From the lane Baldwin could see for over a mile towards the south, so he saw Simon and his small party when they were still a long way off, and he watched them slowly climbing the shallow hill that led to his home with a glowering stare.
Normally he was reserved and cautious with strangers and found it hard to trust people. It took him a long time to develop feelings of friendship for anyone; the life of a warrior was harsh and dangerous, especially when his liege lord was gone, and too much ha
d happened in Baldwin’s life for him to be able to take people at face value until he had grown to know them well; and even then he would usually reject a friendly advance.

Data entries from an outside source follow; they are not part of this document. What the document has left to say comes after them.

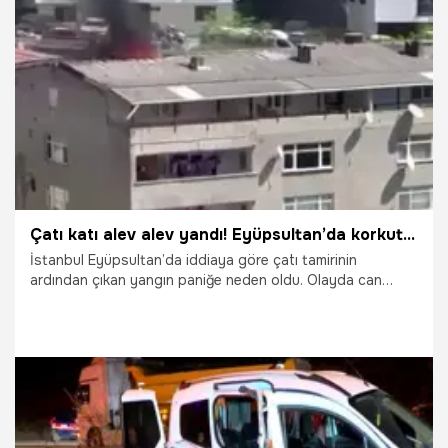
9.05.2026
Gündem
Çatı katı alev alev yandı! Eyüpsultan’da korkutan yangın
İstanbul Eyüpsultan’da iddiaya göre çatı tamirinin
ardından çıkan yangın paniğe neden oldu. Olayda can
kaybı ya da yaralanma yaşanmazken, yangının çıktığı daire
kullanılamaz hale geldi.
6.05.2026
Gündem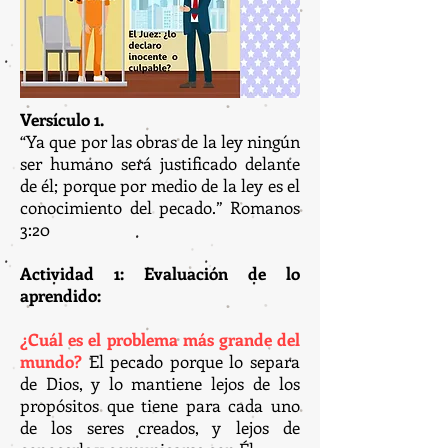
Versículo 1.
“Ya que por las obras de la ley ningún
ser humano será justificado delante
de él; porque por medio de la ley es el
conocimiento del pecado.” Romanos
3:20
Actividad 1: Evaluación de lo
aprendido:
¿Cuál es el problema más grande del
mundo?
El pecado porque lo separa
de Dios, y lo mantiene lejos de los
propósitos que tiene para cada uno
de los seres creados, y lejos de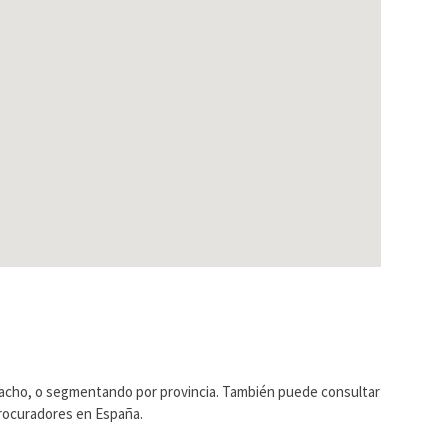
pacho, o segmentando por provincia. También puede consultar
Procuradores en España.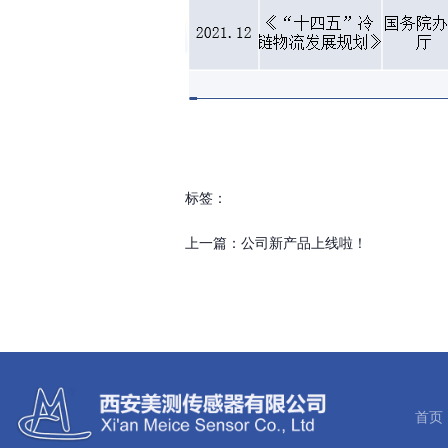
标签：
上一篇：
公司新产品上线啦！
首页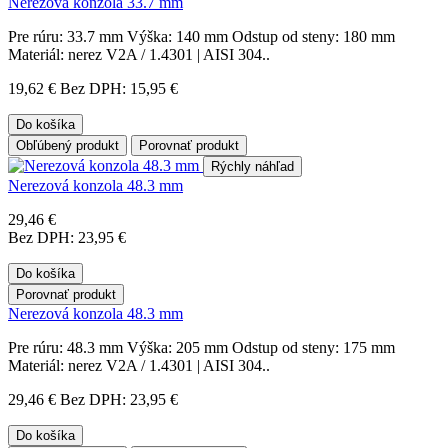
Nerezová konzola 33.7 mm
Pre rúru: 33.7 mm Výška: 140 mm Odstup od steny: 180 mm
Materiál: nerez V2A / 1.4301 | AISI 304..
19,62 €
Bez DPH: 15,95 €
Do košíka
Obľúbený produkt
Porovnať produkt
Rýchly náhľad
Nerezová konzola 48.3 mm
29,46 €
Bez DPH: 23,95 €
Do košíka
Porovnať produkt
Nerezová konzola 48.3 mm
Pre rúru: 48.3 mm Výška: 205 mm Odstup od steny: 175 mm
Materiál: nerez V2A / 1.4301 | AISI 304..
29,46 €
Bez DPH: 23,95 €
Do košíka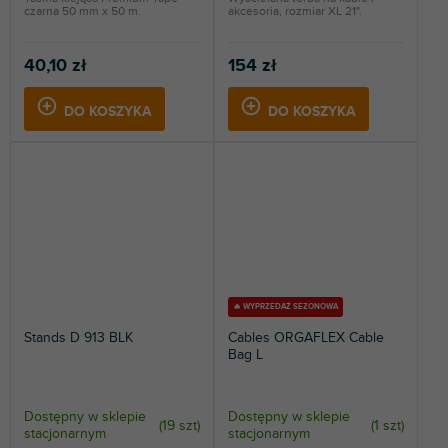
czarna 50 mm x 50 m.
akcesoria, rozmiar XL 21".
40,10 zł
154 zł
DO KOSZYKA
DO KOSZYKA
🔥 WYPRZEDAŻ SEZONOWA
Stands D 913 BLK
Cables ORGAFLEX Cable
Bag L
Dostępny w sklepie
Dostępny w sklepie
(
19 szt
)
(
1 szt
)
stacjonarnym
stacjonarnym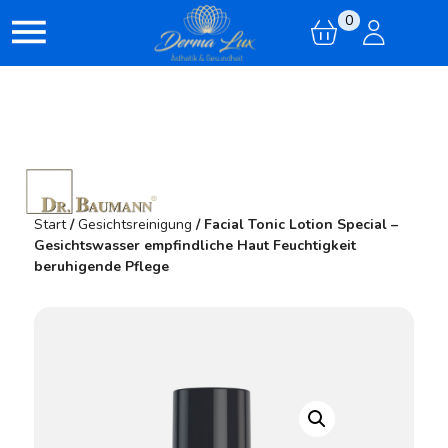
0
Start
/
Gesichtsreinigung
/ Facial Tonic Lotion Special –
Gesichtswasser empfindliche Haut Feuchtigkeit
beruhigende Pflege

But with the bailiff he found his natural distrust weakening and the feeling gave him a sensation of wary concern. With a wry grimace, he wondered whether it was the effect of having a stable base, a home at last after so many years of wandering. Was he simply getting soft? Looking for friends, getting too old for the life of a knight? It was possible, he knew, but somehow he doubted it. He felt that it was more due to Simon’s obvious honesty and honour. Shrugging, he clenched his jaw in an attitude of determination, the scar blazing vividly on his cheek. No matter! He could not trust the bailiff with his past, not in any detail. How could he? Even a close friend would find it difficult to ignore a background like his. A recent acquaintance like Simon? No - at least, not yet.
He patted the dog on the head and started back towards the house as the party came closer, the mastiff lumbering happily just behind his heel. Then, as if he was determined to enjoy himself and ensure the pleasure of his guests, a vast, welcoming smile spread over his dark features, and he spread his arms wide and bellowed his greeting.